■ Task directions: Each line below is to be copied exactly; images do not go into the copy.

--- Collected material ---

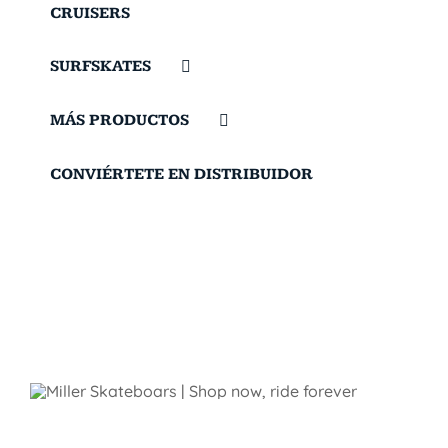
CRUISERS
SURFSKATES
MÁS PRODUCTOS
CONVIÉRTETE EN DISTRIBUIDOR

---

■ Problem solution:
CRUISERS
SURFSKATES
MÁS PRODUCTOS
CONVIÉRTETE EN DISTRIBUIDOR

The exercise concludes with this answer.